**ACTIVITY:**
Set down, exactly as written, every line from the one containing "ユニフォーム プログラム" through the end of the listing.

**PROVIDED MATERIAL:**
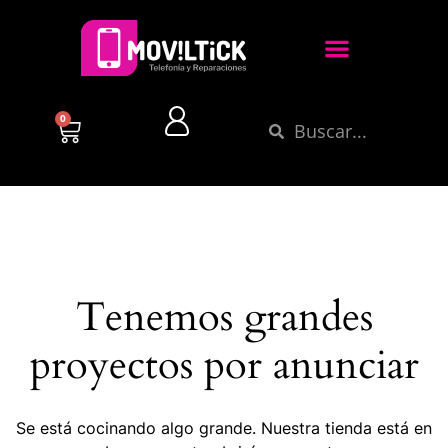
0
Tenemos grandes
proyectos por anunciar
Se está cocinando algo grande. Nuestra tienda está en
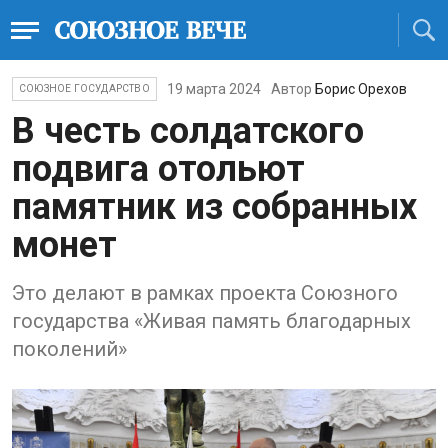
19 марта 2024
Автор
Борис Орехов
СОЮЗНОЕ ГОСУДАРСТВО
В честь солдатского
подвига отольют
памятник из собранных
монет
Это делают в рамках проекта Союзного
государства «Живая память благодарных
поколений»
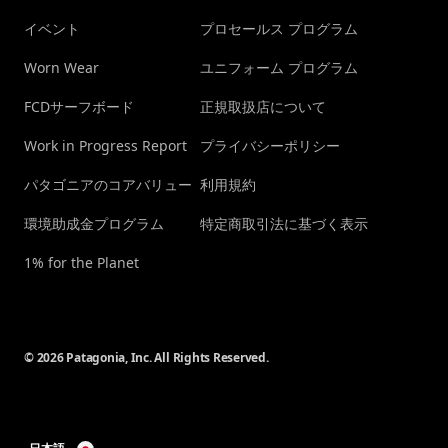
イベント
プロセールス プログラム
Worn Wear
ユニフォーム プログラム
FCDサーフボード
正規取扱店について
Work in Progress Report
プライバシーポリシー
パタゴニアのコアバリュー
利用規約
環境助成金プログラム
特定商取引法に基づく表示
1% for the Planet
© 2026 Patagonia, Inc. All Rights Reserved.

**RESPONSE TO THE TASK:**
ユニフォーム プログラム
FCDサーフボード
正規取扱店について
Work in Progress Report
プライバシーポリシー
パタゴニアのコアバリュー
利用規約
環境助成金プログラム
特定商取引法に基づく表示
1% for the Planet
© 2026 Patagonia, Inc. All Rights Reserved.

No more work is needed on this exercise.